Si potrà quindi avere una detrazione IRPEF del 36% per i seguenti interventi:
-  sistemazione a verde di aree scoperte private di edifici esistenti, unità immobiliari, pertinenze o recinzioni;
-  impianti di irrigazione e realizzazione pozzi;
-  realizzazione di coperture a verde e di giardini pensili;
-  progettazione e manutenzione connesse all'esecuzione degli interventi sopra elencati.
 
I soggetti beneficiari dell'agevolazione sono coloro che possiedono o detengono, sulla base di un titolo idoneo, gli immobili sui quali sono eseguiti i lavori (piena proprietà, nuda proprietà ed altri diritti reali). Parimenti, possono beneficiare della detrazione anche coloro che detengono l’unità immobiliare in forza di contratti di locazione o di comodato.
 
Si evidenzia che, a differenza del c.d. “bonus mobili”, tale agevolazione non è legata ad una ristrutturazione edilizia.
 
La detrazione è fruibile fino ad un ammontare complessivo delle spese sostenute non superiore a 5.000,00 euro per unità immobiliare e deve essere ripartita in 10 quote annuali di pari importo. La detrazione IRPEF massima ottenibile, quindi, sarà pari a 1.800,00 euro da ripartire in dieci rate annuali di pari importo (ossia 180,00 euro all’anno).
 
Per poter beneficiare dell’agevolazione è previsto che i pagamenti siano effettuati con strumenti idonei a consentire la tracciabilità delle operazioni. Considerato che la norma non aggiunge altro, deve ritenersi che i pagamenti possano essere eseguiti mediante bonifico o bancomat o carte di credito (in quanto tracciabili).

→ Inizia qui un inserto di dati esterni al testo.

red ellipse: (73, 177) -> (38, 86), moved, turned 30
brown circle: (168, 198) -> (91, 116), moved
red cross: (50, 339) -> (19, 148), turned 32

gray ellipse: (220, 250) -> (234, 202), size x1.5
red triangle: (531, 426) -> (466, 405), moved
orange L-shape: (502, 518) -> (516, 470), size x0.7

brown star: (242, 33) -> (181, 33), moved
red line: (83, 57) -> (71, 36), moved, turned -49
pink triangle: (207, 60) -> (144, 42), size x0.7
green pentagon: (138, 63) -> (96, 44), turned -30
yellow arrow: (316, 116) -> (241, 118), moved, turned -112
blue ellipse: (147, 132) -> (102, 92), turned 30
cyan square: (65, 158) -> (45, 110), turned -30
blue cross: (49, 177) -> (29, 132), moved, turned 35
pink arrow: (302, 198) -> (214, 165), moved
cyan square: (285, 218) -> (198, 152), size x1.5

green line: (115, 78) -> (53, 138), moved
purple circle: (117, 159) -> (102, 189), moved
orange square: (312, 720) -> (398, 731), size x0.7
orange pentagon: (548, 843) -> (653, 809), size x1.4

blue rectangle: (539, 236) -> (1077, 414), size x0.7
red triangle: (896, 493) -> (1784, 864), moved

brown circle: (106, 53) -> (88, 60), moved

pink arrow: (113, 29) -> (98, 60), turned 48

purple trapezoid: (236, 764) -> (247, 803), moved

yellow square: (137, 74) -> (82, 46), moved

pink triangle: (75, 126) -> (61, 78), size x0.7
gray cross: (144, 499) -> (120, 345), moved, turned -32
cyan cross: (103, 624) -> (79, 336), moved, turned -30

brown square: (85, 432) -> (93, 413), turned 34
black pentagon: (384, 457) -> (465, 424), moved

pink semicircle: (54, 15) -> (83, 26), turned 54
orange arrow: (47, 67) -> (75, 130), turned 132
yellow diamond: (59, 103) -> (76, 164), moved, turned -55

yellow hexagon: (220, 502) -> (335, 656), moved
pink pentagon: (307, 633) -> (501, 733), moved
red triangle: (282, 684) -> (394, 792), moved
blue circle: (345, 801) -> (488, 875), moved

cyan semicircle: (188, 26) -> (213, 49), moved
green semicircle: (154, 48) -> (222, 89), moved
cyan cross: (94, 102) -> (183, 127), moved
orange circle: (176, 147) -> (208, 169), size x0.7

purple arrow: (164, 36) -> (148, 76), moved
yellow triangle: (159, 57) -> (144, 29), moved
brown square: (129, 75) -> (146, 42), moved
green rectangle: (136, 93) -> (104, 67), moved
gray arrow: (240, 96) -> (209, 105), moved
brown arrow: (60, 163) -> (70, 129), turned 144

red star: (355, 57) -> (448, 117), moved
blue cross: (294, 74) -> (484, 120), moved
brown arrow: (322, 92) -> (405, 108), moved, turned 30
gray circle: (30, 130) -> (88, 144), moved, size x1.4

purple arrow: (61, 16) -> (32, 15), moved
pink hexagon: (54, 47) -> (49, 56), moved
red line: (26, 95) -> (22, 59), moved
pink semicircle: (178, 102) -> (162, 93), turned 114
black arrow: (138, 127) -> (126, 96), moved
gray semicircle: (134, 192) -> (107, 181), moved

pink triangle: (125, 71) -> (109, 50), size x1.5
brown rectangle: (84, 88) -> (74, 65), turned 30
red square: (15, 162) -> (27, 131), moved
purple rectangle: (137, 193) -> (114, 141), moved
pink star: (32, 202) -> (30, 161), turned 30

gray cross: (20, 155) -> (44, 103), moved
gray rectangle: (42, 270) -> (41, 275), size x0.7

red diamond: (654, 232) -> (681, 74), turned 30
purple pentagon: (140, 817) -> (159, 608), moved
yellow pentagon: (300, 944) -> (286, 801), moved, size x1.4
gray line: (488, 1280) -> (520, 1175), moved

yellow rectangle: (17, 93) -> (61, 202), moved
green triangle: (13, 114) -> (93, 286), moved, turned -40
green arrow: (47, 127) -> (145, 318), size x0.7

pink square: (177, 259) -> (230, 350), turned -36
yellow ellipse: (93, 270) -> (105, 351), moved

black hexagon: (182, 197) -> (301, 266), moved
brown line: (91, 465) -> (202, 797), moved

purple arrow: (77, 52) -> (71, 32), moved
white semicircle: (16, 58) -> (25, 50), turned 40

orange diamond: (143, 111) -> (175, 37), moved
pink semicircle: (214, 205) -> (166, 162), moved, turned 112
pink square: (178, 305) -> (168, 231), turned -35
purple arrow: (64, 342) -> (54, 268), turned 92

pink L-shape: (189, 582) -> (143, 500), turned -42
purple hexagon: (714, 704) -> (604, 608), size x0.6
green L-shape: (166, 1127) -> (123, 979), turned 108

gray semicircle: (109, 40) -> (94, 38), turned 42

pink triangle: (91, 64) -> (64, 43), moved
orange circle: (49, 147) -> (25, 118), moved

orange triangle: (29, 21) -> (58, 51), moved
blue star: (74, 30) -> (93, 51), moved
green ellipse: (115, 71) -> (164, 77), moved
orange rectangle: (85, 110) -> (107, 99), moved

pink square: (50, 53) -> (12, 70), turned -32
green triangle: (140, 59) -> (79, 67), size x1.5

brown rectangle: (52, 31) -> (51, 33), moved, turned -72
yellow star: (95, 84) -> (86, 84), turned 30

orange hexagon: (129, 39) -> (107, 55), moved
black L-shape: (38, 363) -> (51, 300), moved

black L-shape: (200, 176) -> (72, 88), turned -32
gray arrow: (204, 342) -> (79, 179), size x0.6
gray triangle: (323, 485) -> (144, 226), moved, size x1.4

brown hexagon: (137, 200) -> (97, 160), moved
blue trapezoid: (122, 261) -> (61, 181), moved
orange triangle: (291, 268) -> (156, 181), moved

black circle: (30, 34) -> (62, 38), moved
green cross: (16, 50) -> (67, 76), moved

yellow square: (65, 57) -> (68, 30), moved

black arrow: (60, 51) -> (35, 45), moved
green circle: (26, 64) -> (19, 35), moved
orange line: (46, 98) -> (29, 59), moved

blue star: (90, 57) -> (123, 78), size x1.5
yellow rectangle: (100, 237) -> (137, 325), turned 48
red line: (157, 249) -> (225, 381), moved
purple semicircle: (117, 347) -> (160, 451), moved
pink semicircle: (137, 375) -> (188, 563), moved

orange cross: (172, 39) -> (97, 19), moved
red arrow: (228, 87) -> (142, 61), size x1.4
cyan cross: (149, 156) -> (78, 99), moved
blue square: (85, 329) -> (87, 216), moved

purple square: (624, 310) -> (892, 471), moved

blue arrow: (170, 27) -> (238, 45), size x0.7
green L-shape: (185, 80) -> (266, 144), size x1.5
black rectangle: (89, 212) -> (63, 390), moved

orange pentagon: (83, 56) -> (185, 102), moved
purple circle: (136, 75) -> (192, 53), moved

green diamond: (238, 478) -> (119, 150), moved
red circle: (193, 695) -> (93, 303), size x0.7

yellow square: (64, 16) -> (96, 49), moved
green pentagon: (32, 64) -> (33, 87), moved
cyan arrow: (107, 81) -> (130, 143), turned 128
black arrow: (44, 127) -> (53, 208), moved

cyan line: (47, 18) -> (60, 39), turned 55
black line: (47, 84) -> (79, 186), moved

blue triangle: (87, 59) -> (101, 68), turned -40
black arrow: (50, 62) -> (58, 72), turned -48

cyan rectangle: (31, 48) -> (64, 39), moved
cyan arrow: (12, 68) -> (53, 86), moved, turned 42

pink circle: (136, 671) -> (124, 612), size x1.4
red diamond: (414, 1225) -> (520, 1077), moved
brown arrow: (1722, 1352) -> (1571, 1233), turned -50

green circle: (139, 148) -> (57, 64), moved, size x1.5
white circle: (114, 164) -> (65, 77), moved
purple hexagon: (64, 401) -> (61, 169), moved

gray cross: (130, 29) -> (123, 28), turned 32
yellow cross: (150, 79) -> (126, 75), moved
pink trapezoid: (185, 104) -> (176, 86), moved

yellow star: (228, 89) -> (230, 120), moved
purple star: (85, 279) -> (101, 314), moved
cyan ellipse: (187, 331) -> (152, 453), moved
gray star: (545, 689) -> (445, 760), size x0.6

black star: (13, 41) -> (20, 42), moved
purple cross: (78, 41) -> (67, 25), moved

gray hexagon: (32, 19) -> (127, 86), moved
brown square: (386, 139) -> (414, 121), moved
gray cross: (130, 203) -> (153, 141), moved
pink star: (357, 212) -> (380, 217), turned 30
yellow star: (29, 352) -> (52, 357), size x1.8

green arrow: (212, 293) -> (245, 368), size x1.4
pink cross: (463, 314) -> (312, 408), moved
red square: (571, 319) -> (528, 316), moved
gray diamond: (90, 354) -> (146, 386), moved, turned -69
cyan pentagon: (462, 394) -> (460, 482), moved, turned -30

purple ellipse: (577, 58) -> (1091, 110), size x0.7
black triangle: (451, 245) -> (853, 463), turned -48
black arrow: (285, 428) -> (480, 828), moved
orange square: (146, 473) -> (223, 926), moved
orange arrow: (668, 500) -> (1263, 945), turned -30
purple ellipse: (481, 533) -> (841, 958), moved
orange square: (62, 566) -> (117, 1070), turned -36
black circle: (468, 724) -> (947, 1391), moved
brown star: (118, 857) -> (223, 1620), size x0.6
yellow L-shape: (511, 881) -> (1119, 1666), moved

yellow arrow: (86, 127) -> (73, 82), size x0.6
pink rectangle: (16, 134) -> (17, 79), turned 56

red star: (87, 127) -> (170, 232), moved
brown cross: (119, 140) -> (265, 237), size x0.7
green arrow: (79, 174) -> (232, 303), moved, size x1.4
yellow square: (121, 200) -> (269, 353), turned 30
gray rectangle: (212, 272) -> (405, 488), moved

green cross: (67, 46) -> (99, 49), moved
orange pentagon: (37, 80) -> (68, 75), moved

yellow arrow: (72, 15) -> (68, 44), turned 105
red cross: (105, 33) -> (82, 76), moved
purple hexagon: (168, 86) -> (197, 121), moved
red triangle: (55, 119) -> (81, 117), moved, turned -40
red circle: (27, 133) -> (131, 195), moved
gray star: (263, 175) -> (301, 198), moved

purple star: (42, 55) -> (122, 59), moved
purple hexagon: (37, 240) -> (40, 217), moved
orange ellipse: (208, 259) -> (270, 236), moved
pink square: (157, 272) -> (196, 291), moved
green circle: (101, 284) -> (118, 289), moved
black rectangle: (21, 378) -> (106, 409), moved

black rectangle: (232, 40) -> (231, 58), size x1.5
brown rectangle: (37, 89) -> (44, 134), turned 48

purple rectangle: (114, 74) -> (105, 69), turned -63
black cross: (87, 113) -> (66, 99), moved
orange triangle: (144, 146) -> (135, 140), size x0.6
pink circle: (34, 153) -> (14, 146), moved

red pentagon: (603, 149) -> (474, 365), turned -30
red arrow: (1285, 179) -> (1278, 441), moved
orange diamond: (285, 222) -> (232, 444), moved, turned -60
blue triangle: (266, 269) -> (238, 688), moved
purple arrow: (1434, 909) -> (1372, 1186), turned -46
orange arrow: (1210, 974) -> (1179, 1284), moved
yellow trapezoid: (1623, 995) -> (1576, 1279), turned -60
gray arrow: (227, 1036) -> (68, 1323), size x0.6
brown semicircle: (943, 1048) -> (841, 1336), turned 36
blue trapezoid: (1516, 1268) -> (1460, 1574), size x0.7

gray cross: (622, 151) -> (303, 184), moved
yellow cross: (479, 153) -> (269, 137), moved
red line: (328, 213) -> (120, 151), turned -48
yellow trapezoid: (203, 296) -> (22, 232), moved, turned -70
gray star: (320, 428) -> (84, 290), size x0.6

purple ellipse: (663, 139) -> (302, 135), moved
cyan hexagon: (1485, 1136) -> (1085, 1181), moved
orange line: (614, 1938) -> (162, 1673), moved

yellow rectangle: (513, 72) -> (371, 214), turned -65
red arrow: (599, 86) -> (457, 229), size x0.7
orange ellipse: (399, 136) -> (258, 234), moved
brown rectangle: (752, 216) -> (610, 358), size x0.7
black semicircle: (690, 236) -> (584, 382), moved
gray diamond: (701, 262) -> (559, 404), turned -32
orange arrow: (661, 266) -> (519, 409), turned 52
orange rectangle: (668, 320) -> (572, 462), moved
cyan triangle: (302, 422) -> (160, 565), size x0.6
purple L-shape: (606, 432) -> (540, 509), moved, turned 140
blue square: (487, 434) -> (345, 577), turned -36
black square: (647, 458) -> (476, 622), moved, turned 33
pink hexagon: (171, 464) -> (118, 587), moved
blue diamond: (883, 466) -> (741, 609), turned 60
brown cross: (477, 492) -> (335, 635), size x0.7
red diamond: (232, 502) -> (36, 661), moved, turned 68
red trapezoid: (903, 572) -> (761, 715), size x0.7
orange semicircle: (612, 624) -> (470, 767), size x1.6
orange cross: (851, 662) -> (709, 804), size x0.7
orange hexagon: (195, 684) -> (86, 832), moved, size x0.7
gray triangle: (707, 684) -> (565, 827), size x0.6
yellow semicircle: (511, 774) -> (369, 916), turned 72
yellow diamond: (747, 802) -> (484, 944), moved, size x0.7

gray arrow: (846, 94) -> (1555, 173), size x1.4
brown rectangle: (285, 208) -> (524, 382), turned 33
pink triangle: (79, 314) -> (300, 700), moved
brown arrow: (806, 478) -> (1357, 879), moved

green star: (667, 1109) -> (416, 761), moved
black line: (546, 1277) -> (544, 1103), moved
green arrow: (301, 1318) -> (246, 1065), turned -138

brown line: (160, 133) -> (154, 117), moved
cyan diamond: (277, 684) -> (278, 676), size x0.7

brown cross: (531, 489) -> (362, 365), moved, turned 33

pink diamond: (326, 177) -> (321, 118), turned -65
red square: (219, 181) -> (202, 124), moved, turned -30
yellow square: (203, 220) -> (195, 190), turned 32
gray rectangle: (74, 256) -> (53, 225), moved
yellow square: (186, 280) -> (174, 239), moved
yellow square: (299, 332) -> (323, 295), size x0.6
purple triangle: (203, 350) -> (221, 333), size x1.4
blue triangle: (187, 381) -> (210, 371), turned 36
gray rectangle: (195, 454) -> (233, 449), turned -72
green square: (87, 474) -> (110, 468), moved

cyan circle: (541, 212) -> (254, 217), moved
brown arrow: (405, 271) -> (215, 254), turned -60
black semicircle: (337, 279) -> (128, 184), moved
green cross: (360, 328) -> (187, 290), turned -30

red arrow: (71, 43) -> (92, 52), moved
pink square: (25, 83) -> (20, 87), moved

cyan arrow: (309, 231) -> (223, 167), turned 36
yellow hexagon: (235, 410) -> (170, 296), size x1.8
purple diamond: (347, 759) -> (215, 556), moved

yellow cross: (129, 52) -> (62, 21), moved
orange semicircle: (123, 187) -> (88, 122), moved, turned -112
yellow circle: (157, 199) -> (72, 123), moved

Nel caso in cui gli interventi siano realizzati su parti comuni condominiali, il limite di spesa è sempre di 5.000,00 euro per unità immobiliare a uso abitativo; la detrazione spetta al singolo condomino nel limite della quota a lui imputabile, a condizione che la stessa sia stata effettivamente versata al condominio entro i termini di presentazione della dichiarazione dei redditi.  Così, ad esempio, per il giardino di un palazzo con 20 alloggi, si potranno spendere fino a 100.000 euro, fermo restando il limite di euro 5.000,00 per singola unità.